I'll be honest; I don't think I know what that looks like quite yet. I'm still figuring it out. Right now it consists of revisiting some old, painful, hidden places and exposing them to Him. Letting Him behind the walls and learning how to let Him heal me. It also involves me stopping and turning to Him as a source of comfort when everything in me screams to turn inward and shut everyone out. It consists of me admitting to Him that I can't do it all, that nothing good lives in my flesh. And, presently, it means active surrender. Laying my plans, actions, thoughts and emotions on His altar of truth and love. Is He trustworthy? Will he take care of me, protect me, and lead me in the right direction?
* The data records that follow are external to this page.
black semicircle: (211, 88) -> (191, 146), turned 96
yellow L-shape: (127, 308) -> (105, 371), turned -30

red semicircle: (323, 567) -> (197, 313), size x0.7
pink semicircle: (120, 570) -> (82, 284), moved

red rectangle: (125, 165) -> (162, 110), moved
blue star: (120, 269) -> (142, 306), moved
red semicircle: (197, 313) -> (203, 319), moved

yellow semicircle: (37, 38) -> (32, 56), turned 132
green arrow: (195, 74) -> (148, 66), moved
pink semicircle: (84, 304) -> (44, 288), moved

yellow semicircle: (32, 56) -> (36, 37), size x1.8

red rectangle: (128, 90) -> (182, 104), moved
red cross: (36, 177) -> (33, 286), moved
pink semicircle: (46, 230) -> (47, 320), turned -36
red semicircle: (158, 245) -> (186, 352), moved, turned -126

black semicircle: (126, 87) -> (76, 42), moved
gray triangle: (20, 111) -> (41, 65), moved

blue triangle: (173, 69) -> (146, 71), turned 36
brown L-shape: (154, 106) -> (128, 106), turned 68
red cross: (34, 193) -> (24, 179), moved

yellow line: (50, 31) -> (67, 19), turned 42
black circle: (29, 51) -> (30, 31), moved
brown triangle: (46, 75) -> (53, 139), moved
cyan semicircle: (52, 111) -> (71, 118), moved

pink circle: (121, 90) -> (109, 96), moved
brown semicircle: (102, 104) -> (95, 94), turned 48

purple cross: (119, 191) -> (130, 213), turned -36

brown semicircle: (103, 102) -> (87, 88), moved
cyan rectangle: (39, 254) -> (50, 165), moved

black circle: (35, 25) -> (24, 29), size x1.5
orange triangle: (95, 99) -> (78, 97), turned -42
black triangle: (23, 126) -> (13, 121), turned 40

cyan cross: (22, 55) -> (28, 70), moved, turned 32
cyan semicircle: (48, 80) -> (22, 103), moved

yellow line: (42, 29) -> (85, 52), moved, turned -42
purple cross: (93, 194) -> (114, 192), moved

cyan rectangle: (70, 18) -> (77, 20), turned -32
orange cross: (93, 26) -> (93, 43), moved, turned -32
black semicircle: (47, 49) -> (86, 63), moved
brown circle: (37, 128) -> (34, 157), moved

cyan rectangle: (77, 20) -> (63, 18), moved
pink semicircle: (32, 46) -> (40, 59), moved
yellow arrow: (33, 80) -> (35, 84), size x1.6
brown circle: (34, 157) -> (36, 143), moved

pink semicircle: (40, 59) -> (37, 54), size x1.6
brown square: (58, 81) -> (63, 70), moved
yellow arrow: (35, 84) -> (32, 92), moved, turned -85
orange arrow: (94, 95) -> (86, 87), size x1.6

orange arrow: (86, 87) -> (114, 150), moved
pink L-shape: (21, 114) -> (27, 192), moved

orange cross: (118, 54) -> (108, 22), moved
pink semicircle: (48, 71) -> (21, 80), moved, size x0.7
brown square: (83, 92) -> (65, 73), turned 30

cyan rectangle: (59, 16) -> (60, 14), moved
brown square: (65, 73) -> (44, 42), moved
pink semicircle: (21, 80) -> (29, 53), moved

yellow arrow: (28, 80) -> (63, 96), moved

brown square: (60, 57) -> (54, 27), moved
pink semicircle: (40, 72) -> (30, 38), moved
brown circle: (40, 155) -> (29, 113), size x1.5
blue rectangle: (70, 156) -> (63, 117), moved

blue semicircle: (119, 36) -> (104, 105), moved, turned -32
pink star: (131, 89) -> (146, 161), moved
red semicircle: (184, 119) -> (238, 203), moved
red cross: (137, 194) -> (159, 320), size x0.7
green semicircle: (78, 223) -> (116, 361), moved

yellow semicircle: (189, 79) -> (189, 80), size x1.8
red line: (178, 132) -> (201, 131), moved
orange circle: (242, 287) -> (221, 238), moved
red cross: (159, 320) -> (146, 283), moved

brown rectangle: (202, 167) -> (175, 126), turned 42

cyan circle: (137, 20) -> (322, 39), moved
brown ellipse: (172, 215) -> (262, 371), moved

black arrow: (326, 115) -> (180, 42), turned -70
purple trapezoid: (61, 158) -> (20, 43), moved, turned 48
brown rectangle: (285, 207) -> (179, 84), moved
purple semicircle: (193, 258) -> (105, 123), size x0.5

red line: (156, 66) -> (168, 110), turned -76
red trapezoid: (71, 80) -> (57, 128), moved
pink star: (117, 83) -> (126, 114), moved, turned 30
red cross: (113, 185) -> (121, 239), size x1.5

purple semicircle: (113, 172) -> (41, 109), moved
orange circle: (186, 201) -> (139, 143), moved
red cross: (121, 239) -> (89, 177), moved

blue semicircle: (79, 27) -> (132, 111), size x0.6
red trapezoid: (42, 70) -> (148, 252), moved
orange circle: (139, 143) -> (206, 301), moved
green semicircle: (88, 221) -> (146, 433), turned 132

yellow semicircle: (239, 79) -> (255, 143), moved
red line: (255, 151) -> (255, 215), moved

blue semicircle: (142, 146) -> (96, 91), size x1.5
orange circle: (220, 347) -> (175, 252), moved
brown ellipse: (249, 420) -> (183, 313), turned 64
His word says he will. Listen to this....Oh, man. I tried to load the video of Coop saying Psalm 23, but I couldn't figure it out. Reading will have to do...just imagine an adorable, chubby-cheeked 4-yr-old reciting it.
Psalm 23
1 The LORD is my shepherd, I shall not be in want.
2 He makes me lie down in green pastures,
he leads me beside quiet waters,
3 he restores my soul.
He guides me in paths of righteousness
for his name's sake.
4 Even though I walk
through the valley of the shadow of death, [a]
I will fear no evil,
for you are with me;
your rod and your staff,
they comfort me.
5 You prepare a table before me
in the presence of my enemies.
You anoint my head with oil;
my cup overflows.
6 Surely goodness and love will follow me
all the days of my life,
and I will dwell in the house of the LORD
forever.
If I'm going to say I'm a Christian, I need to act like it. I need to believe God's word and His word says clearly that He is trustworthy to take care of me. We can trust Him, girls. Let's do whatever it takes to do so. And in releasing our needs to Him, we will find energy and love we never knew we had to serve those around us. No more selfishness.
Father God, this is by far one of the hardest things I've ever had to learn. But please, God, help us to get it. We don't want to be selfish anymore! Give us everything we need to learn to trust you to take care of us so that we can expend our energies on others. We love you, amen.